### Directions
Beginning at the line that includes "Rainbow [button] (628, 921)", print each remaining line of the data word for word. Output nothing else.

======== Task data ========

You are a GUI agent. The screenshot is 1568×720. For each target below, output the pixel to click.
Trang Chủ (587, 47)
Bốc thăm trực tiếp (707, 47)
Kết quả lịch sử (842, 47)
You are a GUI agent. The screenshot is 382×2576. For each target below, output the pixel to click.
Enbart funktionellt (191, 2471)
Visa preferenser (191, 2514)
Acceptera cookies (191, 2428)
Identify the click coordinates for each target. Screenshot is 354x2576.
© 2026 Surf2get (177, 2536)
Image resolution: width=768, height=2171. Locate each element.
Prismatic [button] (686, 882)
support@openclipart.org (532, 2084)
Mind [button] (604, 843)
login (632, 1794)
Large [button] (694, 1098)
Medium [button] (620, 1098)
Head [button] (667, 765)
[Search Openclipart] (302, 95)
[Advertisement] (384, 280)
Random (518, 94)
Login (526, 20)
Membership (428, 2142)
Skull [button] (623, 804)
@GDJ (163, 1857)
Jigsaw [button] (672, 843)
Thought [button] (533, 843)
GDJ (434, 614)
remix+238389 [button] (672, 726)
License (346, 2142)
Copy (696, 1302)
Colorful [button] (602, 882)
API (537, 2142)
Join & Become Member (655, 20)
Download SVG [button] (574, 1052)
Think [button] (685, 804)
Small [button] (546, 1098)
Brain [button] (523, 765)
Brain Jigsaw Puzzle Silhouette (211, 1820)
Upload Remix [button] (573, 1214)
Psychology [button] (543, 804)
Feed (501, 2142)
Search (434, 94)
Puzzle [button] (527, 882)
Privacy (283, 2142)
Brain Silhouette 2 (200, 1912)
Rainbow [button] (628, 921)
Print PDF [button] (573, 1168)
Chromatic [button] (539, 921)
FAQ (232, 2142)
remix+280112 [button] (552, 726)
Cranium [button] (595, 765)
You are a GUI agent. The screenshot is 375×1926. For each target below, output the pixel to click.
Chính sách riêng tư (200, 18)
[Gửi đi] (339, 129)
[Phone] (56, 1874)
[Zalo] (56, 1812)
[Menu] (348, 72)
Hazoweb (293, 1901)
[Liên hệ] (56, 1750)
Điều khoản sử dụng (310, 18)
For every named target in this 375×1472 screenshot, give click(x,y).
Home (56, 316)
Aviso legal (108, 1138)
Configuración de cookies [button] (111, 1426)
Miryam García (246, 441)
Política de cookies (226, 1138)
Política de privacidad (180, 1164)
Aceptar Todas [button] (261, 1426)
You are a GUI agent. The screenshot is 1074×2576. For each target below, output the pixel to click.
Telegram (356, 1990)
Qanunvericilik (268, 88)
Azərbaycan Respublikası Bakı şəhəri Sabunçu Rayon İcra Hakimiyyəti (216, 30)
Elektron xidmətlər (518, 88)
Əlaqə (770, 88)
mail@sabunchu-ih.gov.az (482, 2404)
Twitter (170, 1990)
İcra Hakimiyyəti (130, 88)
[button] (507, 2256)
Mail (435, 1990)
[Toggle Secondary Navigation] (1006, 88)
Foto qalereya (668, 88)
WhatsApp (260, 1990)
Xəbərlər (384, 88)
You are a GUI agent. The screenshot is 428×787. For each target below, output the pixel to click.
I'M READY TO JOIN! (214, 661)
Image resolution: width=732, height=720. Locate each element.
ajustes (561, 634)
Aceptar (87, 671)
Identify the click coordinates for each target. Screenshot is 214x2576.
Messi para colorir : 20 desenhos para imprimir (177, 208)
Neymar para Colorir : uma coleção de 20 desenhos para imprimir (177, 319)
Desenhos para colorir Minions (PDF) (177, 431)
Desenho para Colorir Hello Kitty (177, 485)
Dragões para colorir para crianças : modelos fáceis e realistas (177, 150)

========

### Answer to this problem
Rainbow [button] (628, 921)
Print PDF [button] (573, 1168)
Chromatic [button] (539, 921)
FAQ (232, 2142)
remix+280112 [button] (552, 726)
Cranium [button] (595, 765)
You are a GUI agent. The screenshot is 375×1926. For each target below, output the pixel to click.
Chính sách riêng tư (200, 18)
[Gửi đi] (339, 129)
[Phone] (56, 1874)
[Zalo] (56, 1812)
[Menu] (348, 72)
Hazoweb (293, 1901)
[Liên hệ] (56, 1750)
Điều khoản sử dụng (310, 18)
For every named target in this 375×1472 screenshot, give click(x,y).
Home (56, 316)
Aviso legal (108, 1138)
Configuración de cookies [button] (111, 1426)
Miryam García (246, 441)
Política de cookies (226, 1138)
Política de privacidad (180, 1164)
Aceptar Todas [button] (261, 1426)
You are a GUI agent. The screenshot is 1074×2576. For each target below, output the pixel to click.
Telegram (356, 1990)
Qanunvericilik (268, 88)
Azərbaycan Respublikası Bakı şəhəri Sabunçu Rayon İcra Hakimiyyəti (216, 30)
Elektron xidmətlər (518, 88)
Əlaqə (770, 88)
mail@sabunchu-ih.gov.az (482, 2404)
Twitter (170, 1990)
İcra Hakimiyyəti (130, 88)
[button] (507, 2256)
Mail (435, 1990)
[Toggle Secondary Navigation] (1006, 88)
Foto qalereya (668, 88)
WhatsApp (260, 1990)
Xəbərlər (384, 88)
You are a GUI agent. The screenshot is 428×787. For each target below, output the pixel to click.
I'M READY TO JOIN! (214, 661)
Image resolution: width=732, height=720. Locate each element.
ajustes (561, 634)
Aceptar (87, 671)
Identify the click coordinates for each target. Screenshot is 214x2576.
Messi para colorir : 20 desenhos para imprimir (177, 208)
Neymar para Colorir : uma coleção de 20 desenhos para imprimir (177, 319)
Desenhos para colorir Minions (PDF) (177, 431)
Desenho para Colorir Hello Kitty (177, 485)
Dragões para colorir para crianças : modelos fáceis e realistas (177, 150)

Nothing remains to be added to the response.